In 2020, only three of the 10 federal agencies that manage databases relevant to environmental policy met their legal obligation to maintain open data plans. All 10 agencies had met that obligation in 2019.

Some of these databases include the Rural Environmental Registry (CAR), a land registry system; the National Registry of Public Forests (CNFP); the Slave Labor Blacklist; and the Environmental Licensing System, among others. Only the Ministry of the Environment and IBAMAhad their open data plans available to the public in the environmental sector last year.

Experts say open data are vital to the implementation of environmental policy by the executive branch. They are also imperative for citizen-based initiatives that uphold those policies, such as projects to control deforestation and combat forest fires.

Aerial image of a fire near Jacundá National Forest in the Amazonian state of Rondônia. Image by Bruno Kelly/Amazônia Real.

An uncertain future for Brazilian forests

A Global Forest Watch report released last June estimated that 11.9 million hectares (29.4 million acres) of tree cover were lost in 2019, 3.8 million of which were primary tropical forests. The destruction of tropical forests in Brazil reached more than 1.3 million hectares (3.2 million acres), making the country responsible for one third of all the tropical forests devastated on the planet that year.

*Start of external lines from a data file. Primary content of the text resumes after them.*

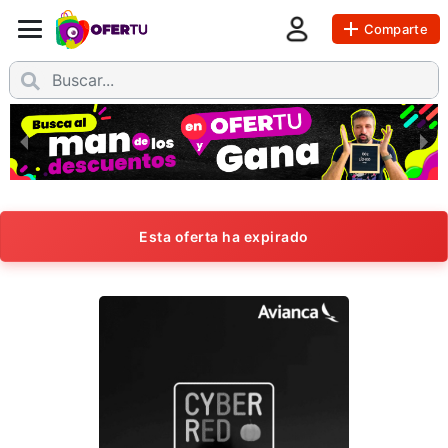
Comparte
Esta oferta ha expirado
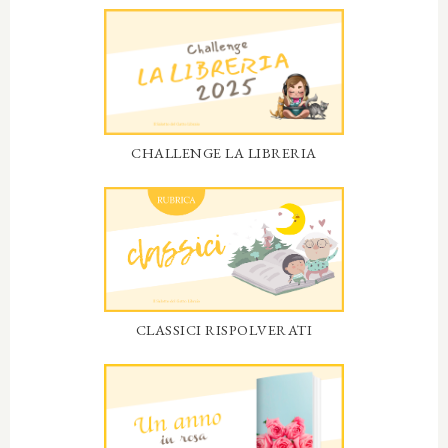
CHALLENGE LA LIBRERIA
CLASSICI RISPOLVERATI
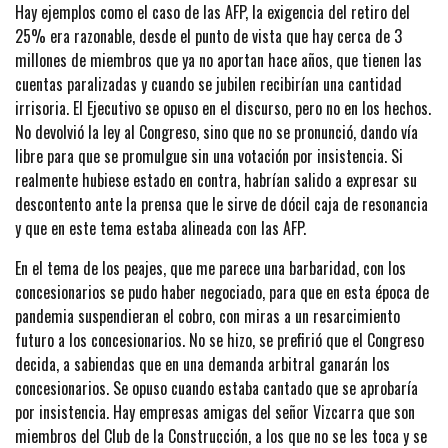
Hay ejemplos como el caso de las AFP, la exigencia del retiro del
25% era razonable, desde el punto de vista que hay cerca de 3
millones de miembros que ya no aportan hace años, que tienen las
cuentas paralizadas y cuando se jubilen recibirían una cantidad
irrisoria. El Ejecutivo se opuso en el discurso, pero no en los hechos.
No devolvió la ley al Congreso, sino que no se pronunció, dando vía
libre para que se promulgue sin una votación por insistencia. Si
realmente hubiese estado en contra, habrían salido a expresar su
descontento ante la prensa que le sirve de dócil caja de resonancia
y que en este tema estaba alineada con las AFP.
En el tema de los peajes, que me parece una barbaridad, con los
concesionarios se pudo haber negociado, para que en esta época de
pandemia suspendieran el cobro, con miras a un resarcimiento
futuro a los concesionarios. No se hizo, se prefirió que el Congreso
decida, a sabiendas que en una demanda arbitral ganarán los
concesionarios. Se opuso cuando estaba cantado que se aprobaría
por insistencia. Hay empresas amigas del señor Vizcarra que son
miembros del Club de la Construcción, a los que no se les toca y se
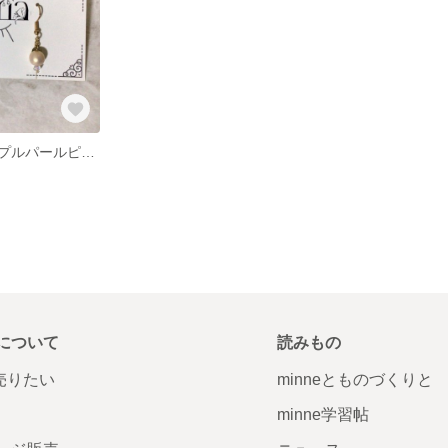
【非売品】シンプルパールピアス
について
読みもの
で売りたい
minneとものづくりと
minne学習帖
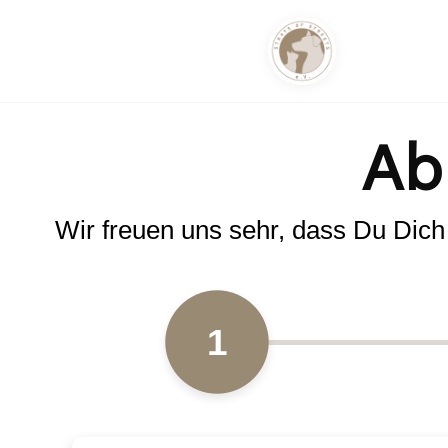
Ab
Wir freuen uns sehr, dass Du Dich fü
1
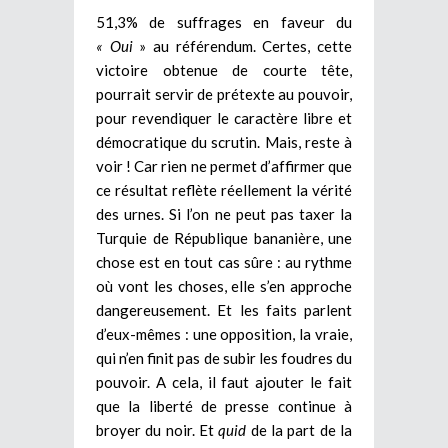
51,3% de suffrages en faveur du
« Oui
» au référendum. Certes, cette
victoire obtenue de courte tête,
pourrait servir de prétexte au pouvoir,
pour revendiquer le caractère libre et
démocratique du scrutin. Mais, reste à
voir ! Car rien ne permet d’affirmer que
ce résultat reflète réellement la vérité
des urnes. Si l’on ne peut pas taxer la
Turquie de République bananière, une
chose est en tout cas sûre : au rythme
où vont les choses, elle s’en approche
dangereusement. Et les faits parlent
d’eux-mêmes : une opposition, la vraie,
qui n’en finit pas de subir les foudres du
pouvoir. A cela, il faut ajouter le fait
que la liberté de presse continue à
broyer du noir. Et
quid
de la part de la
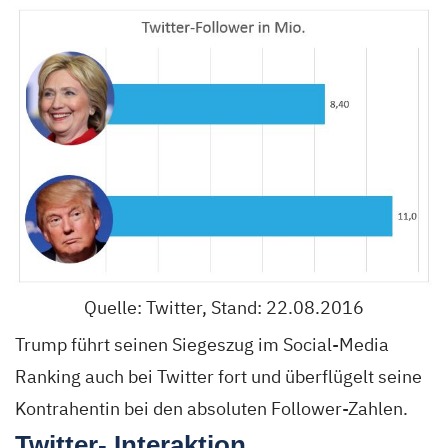
Quelle: Twitter, Stand: 22.08.2016
Trump führt seinen Siegeszug im Social-Media
Ranking auch bei Twitter fort und überflügelt seine
Kontrahentin bei den absoluten Follower-Zahlen.
Twitter- Interaktion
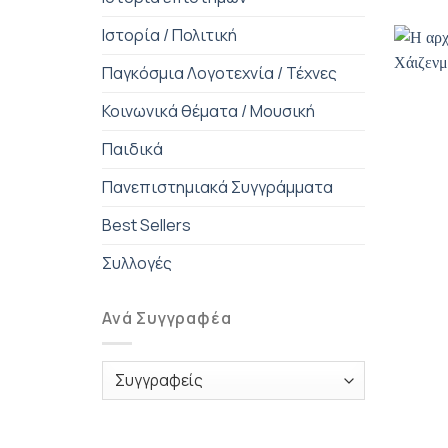
Ιστορία / Πολιτική
Παγκόσμια Λογοτεχνία / Τέχνες
Κοινωνικά θέματα / Μουσική
Παιδικά
Πανεπιστημιακά Συγγράμματα
Best Sellers
Συλλογές
Ανά Συγγραφέα
+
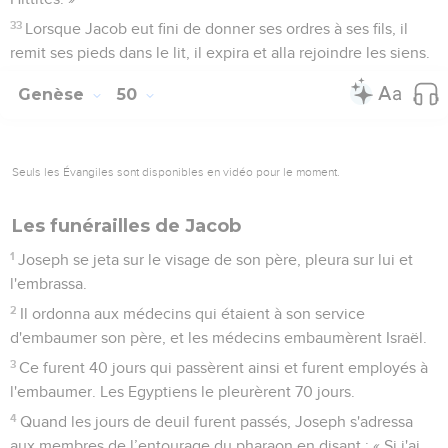
33
Lorsque Jacob eut fini de donner ses ordres à ses fils, il
remit ses pieds dans le lit, il expira et alla rejoindre les siens.
Genèse
50
Seuls les Évangiles sont disponibles en vidéo pour le moment.
Les funérailles de Jacob
1
Joseph se jeta sur le visage de son père, pleura sur lui et
l'embrassa.
2
Il ordonna aux médecins qui étaient à son service
d'embaumer son père, et les médecins embaumèrent Israël.
3
Ce furent 40 jours qui passèrent ainsi et furent employés à
l'embaumer. Les Egyptiens le pleurèrent 70 jours.
4
Quand les jours de deuil furent passés, Joseph s'adressa
aux membres de l’entourage du pharaon en disant : « Si j'ai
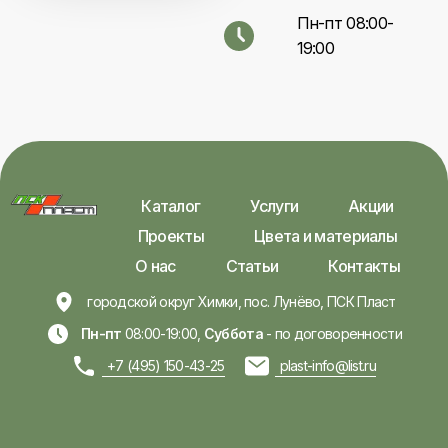
Пн-пт 08:00-
19:00
Каталог
Услуги
Акции
Проекты
Цвета и материалы
О нас
Статьи
Контакты
городской округ Химки, пос. Лунёво, ПСК Пласт
Пн-пт
08:00-19:00,
Суббота
- по договоренности
+7 (495) 150-43-25
plast-info@list.ru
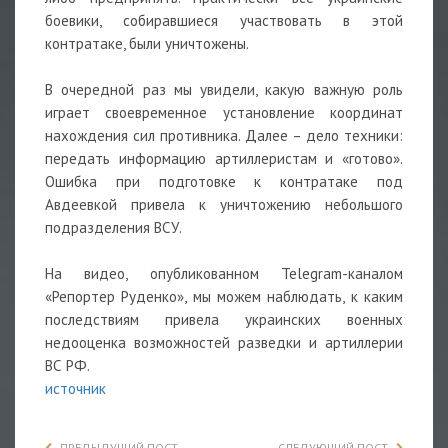
боевики, собиравшиеся участвовать в этой
контратаке, были уничтожены.
В очередной раз мы увидели, какую важную роль
играет своевременное установление координат
нахождения сил противника. Далее – дело техники:
передать информацию артиллеристам и «готово».
Ошибка при подготовке к контратаке под
Авдеевкой привела к уничтожению небольшого
подразделения ВСУ.
На видео, опубликованном Telegram-каналом
«Репортер Руденко», мы можем наблюдать, к каким
последствиям привела украинских военных
недооценка возможностей разведки и артиллерии
ВС РФ.
источник
ПРЕДЫДУЩИЙ ПОСТ
СЛЕДУЮЩИЙ ПОСТ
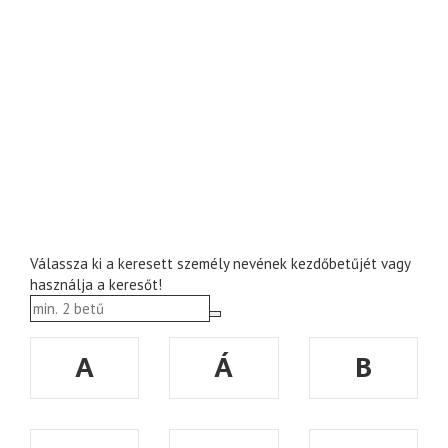
Válassza ki a keresett személy nevének kezdőbetűjét vagy
használja a keresőt!
A
Á
B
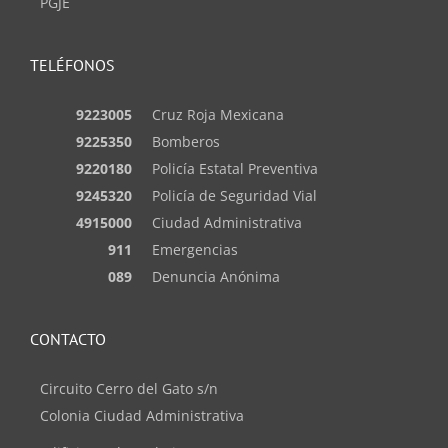
PGJE
TELÉFONOS
9223005
Cruz Roja Mexicana
9225350
Bomberos
9220180
Policía Estatal Preventiva
9245320
Policía de Seguridad Vial
4915000
Ciudad Administrativa
911
Emergencias
089
Denuncia Anónima
CONTACTO
Circuito Cerro del Gato s/n
Colonia Ciudad Administrativa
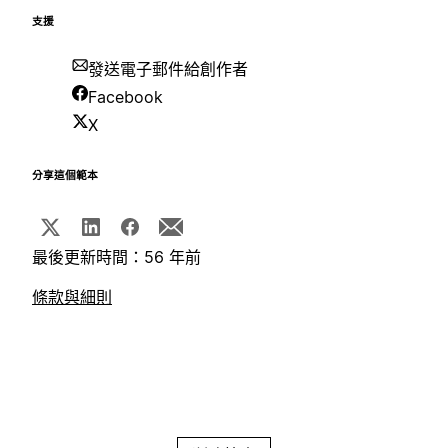
支援
發送電子郵件給創作者
Facebook
X
分享這個範本
最後更新時間：56 年前
條款與細則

INPE’s numbers corroborate the international data. During Bolsonaro’s first two years in office, the annual average of deforestation in the Amazon was more than 880,000 hectares (2.18 million acres), up more than 81% compared to the average of the three years leading up to his presidency (in 2016-2018, the average was less than 485,000 hectares, or 1.2 million acres, per year).

The situation doesn’t appear set to improve in the near term. This year’s budget allocation for the Ministry of the Environment, proposed in January, is the lowest in 20 years, with cuts of more than 25% for programs to monitor the environment and fight forest fires.

Despite the global increase in tropical deforestation, no other tropical forest countries were found to have weakened their environmental regulations during the pandemic. In several African countries, monitoring was reduced, but there were no regulatory rollbacks close to what happened in Brazil.

“We are expecting the worst, a loss of biodiversity in all ecosystems,” said Portela from the Federal University of Rio de Janeiro. “The directors were changed out at many of the conservation units, which will probably experience more deforestation, poaching and loss of habitat. Brazilian society is scared about the pandemic, but we must pay attention to what will happen in the near future.”

 

Citation:

Vale, M. M., Berenguer, E., Argollo de Menezes, M., Viveiros de Castro, E. B., Pugliese de Siqueira, L., & Portela, R. D. (2021). The COVID-19 pandemic as an opportunity to weaken environmental protection in Brazil. Biological Conservation255, 108994. doi:10.1016/j.biocon.2021.108994

 

Correction: A previous version of this article stated that 11.9 million hectares (29.4 million acres) of tropical forest were lost in 2019. The number in Global Forest Watch’s report referred to tree cover and not tropical forest. The article has been updated to convey the correct numbers. We regret the error.
 

This article was first reported by Mongabay’s Brazil team and published here on our Brazil site on March 11, 2021.